__Task goal__: Your copy should run exactly from the line containing "Ceramic Household Products (121, 306)" to the last line of the entries below, and it should include no pictures.
[Records for this exercise — start]
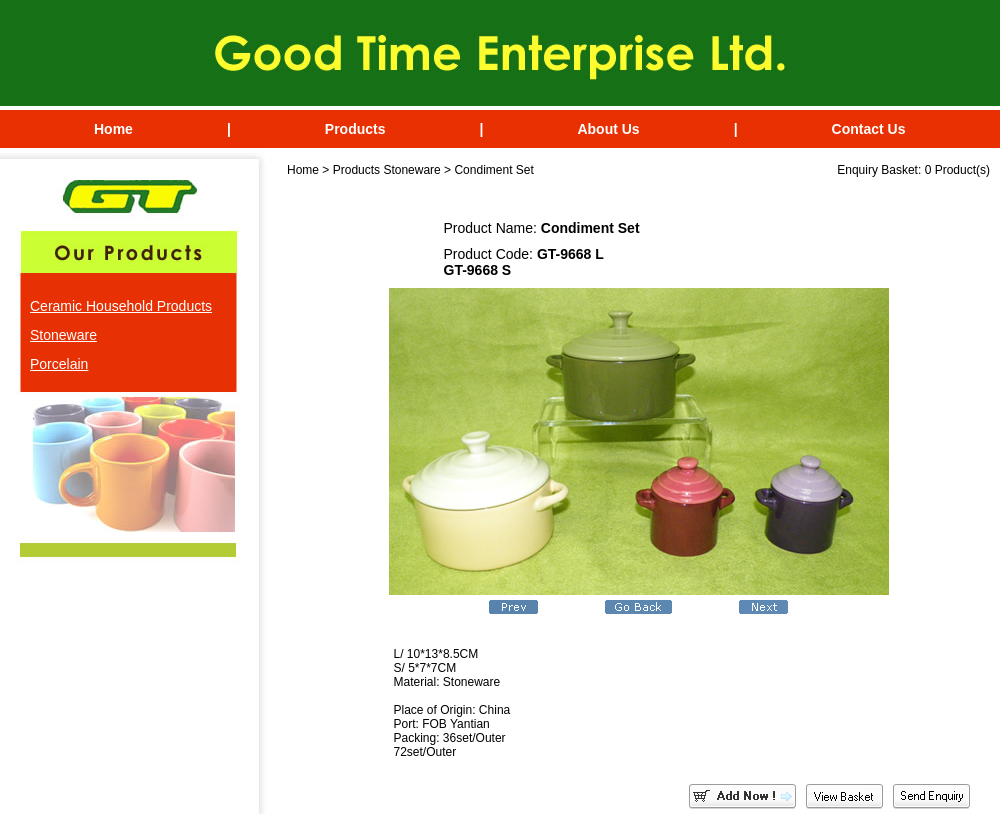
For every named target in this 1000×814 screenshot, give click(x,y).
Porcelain (59, 364)
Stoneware (63, 335)
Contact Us (869, 129)
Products (355, 129)
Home (113, 129)
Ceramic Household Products (121, 306)
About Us (608, 129)
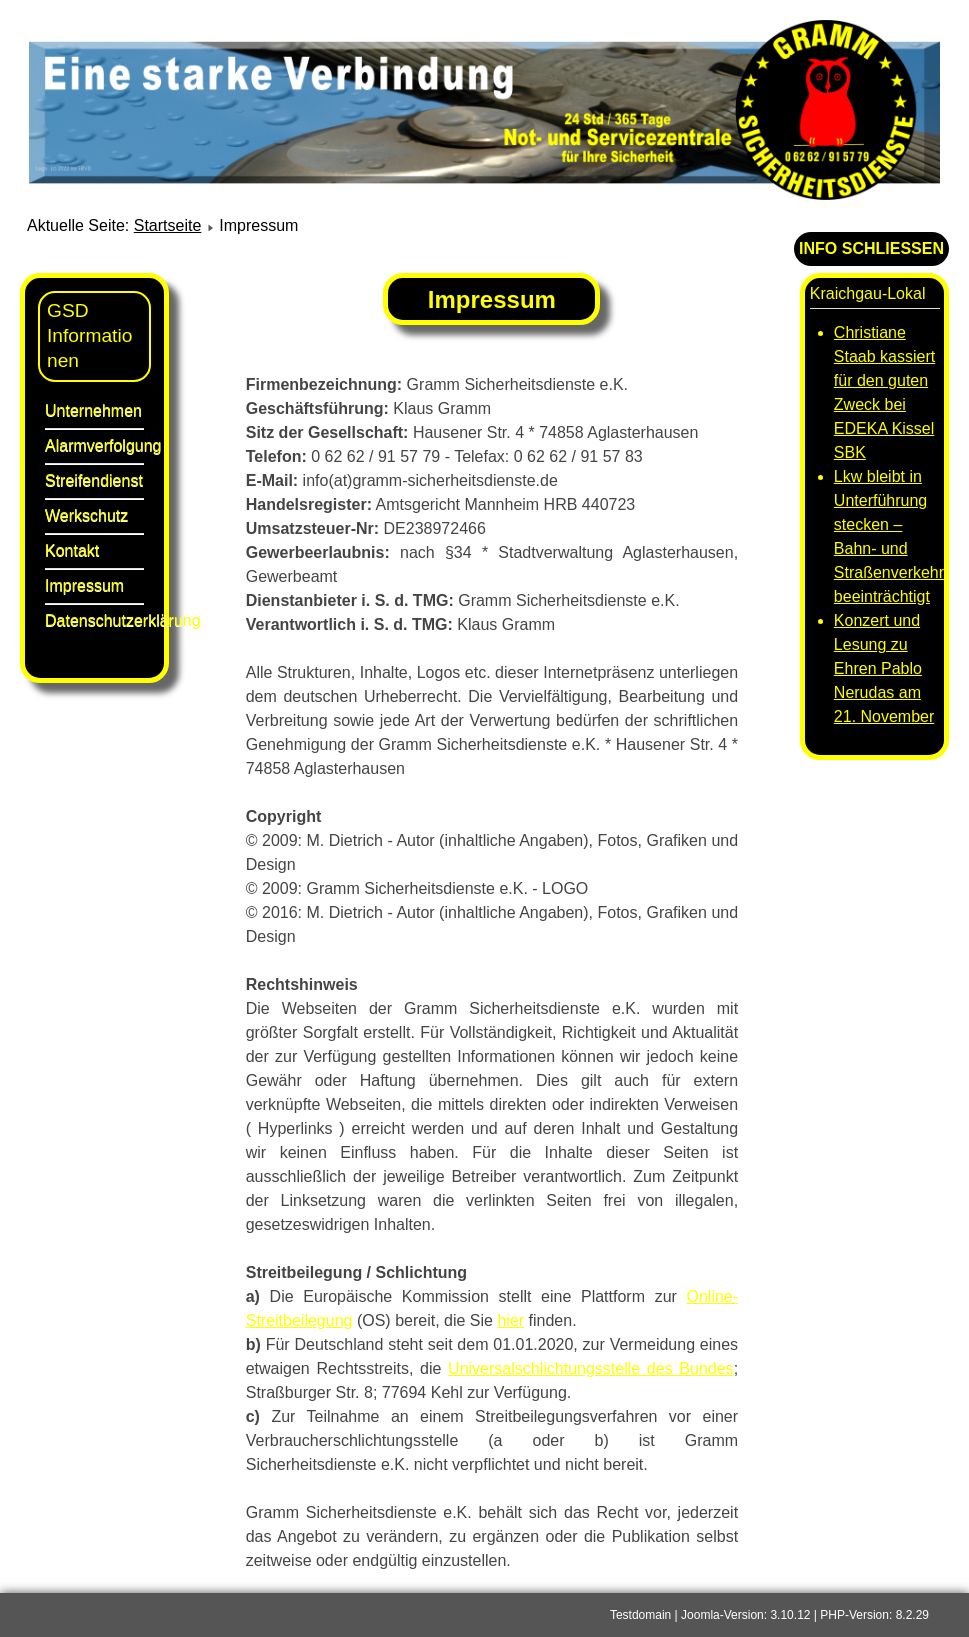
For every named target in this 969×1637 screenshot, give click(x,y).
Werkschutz (86, 515)
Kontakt (72, 550)
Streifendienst (94, 480)
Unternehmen (93, 410)
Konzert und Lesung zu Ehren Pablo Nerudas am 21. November (884, 668)
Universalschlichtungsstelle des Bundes (591, 1368)
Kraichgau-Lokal (868, 293)
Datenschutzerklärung (94, 620)
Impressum (84, 585)
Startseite (168, 225)
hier (510, 1320)
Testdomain (640, 1615)
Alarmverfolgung (94, 445)
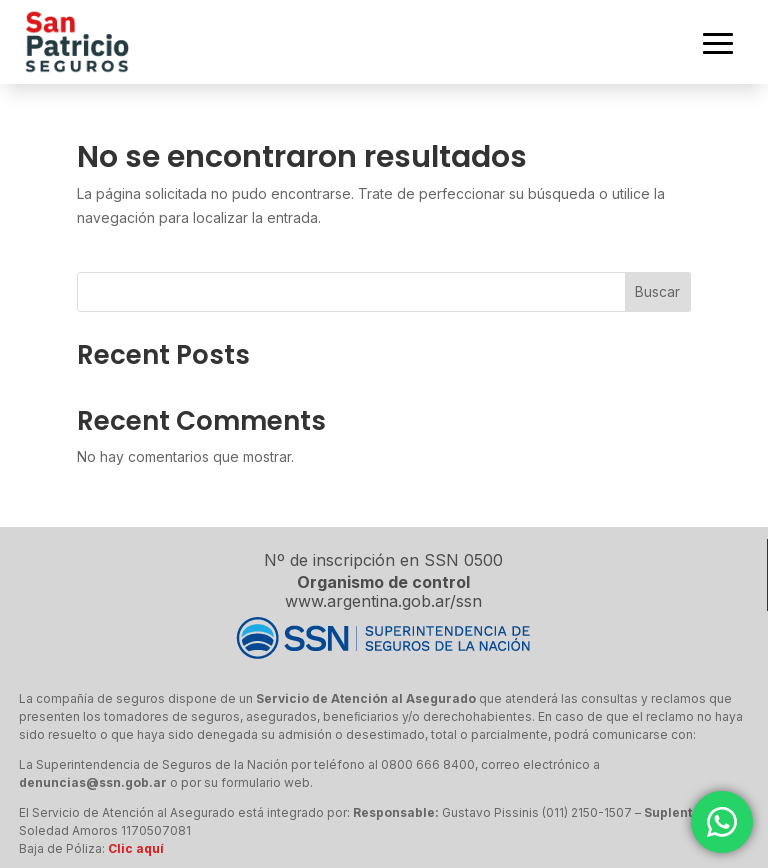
[Records for this exercise — finish]
__Task response__:
Ceramic Household Products (121, 306)
About Us (608, 129)
For every named target in this 969×1637 screenshot, give click(x,y).
Werkschutz (86, 515)
Kontakt (72, 550)
Streifendienst (94, 480)
Unternehmen (93, 410)
Konzert und Lesung zu Ehren Pablo Nerudas am 21. November (884, 668)
Universalschlichtungsstelle des Bundes (591, 1368)
Kraichgau-Lokal (868, 293)
Datenschutzerklärung (94, 620)
Impressum (84, 585)
Startseite (168, 225)
hier (510, 1320)
Testdomain (640, 1615)
Alarmverfolgung (94, 445)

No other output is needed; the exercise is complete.